Like Nanni Balestrini (who is also featured in this issue of New Age), Negri became active in the Potere Operaio in the late 1960s, where the chorus was: "Rebellion comes before organization." In the 1970s he was active in the group Lotta Continua.

Autonomy with a small a was born in the 1960s; with a big A in 1973, says Negri. He also claims that by 1973 he and his comrades had understood that society was exposed to neoliberal power – which they were unfortunately alone in fighting at the time.

One question many will ask is whether Negri becomes somewhat elusive in discussing whether the radical movements should arm themselves in the early 1970s and the relationship with the Red Brigades.

To this day, Negri claims that worker-controlled companies are "the key to the political organization of the working class".

Sequel? Toni Negri has won numerous followers with his modern works, not least the tetralogy with Michael Hardt. I myself find that the very general theories of Negri may at times appear pretentious. In this book, however, he comes through in a different way, with a human voice. Then one might wonder how interesting it is to read about Negri's love life, his children, his heavy life as an asthmatic, that he loves theater and music, drinks wine, and so on. But it refreshes the general fabrication, which is predominantly characterized by a political chronicle where no discussion is too small to be mentioned, as well as by many purely philosophical passages.

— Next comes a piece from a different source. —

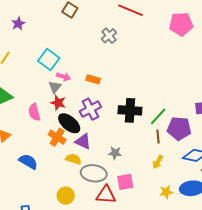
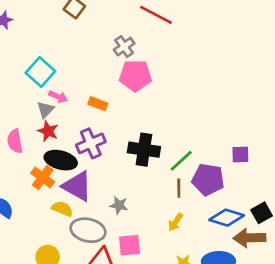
pink pentagon: (181, 24) -> (135, 76), moved
black ellipse: (69, 123) -> (61, 160), turned -30
purple triangle: (83, 142) -> (77, 186), size x1.4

Remarkably, the memoirs end abruptly in 1979, when Negri is arrested, suspected of complicity in the kidnapping of Prime Minister Aldo Moro. The arrest is mentioned initially, and on the very last page of the book: It is then presented as something completely incomprehensible.

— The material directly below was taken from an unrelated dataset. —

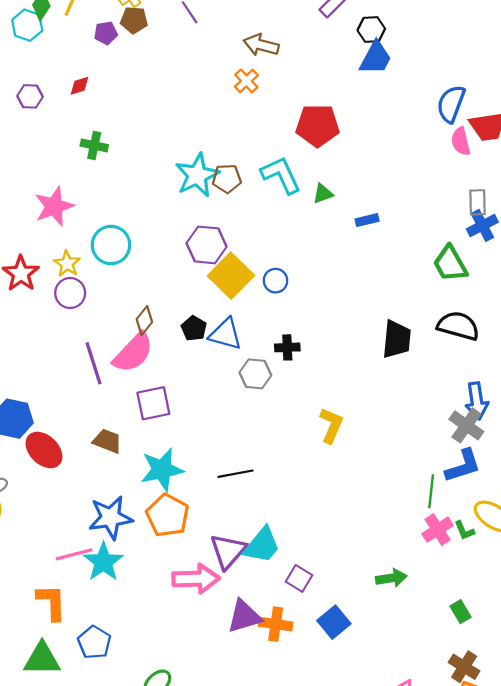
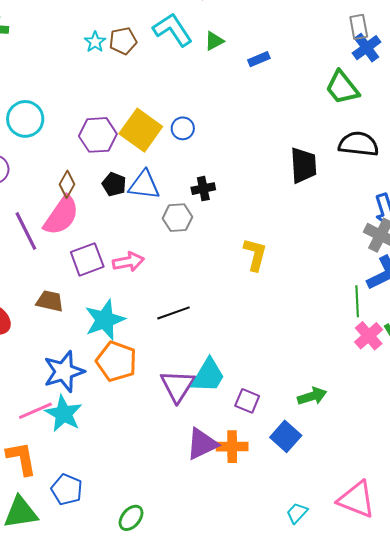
cyan star: (197, 175) -> (95, 42), size x0.5
purple hexagon: (207, 245) -> (98, 135), moved
green arrow: (391, 578) -> (312, 396), moved
pink arrow: (196, 579) -> (128, 262), moved, size x0.7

In a few places Negri refers to his later philosophical positions, but otherwise little or nothing is said about the time since then. At the same time, there is nothing to suggest that this book is the first of two. But maybe there will be a sequel? It seems more natural to see the delimitation as a claim that in 1979 a substantial blow was lost.

Negri still has something to contribute as a theoretician, but in this production he appears as a retrospective – contributing to the increasingly well-documented history of Italian left-wing radicalism in the 1960s and 1970s. But by all means: A very important and educational story!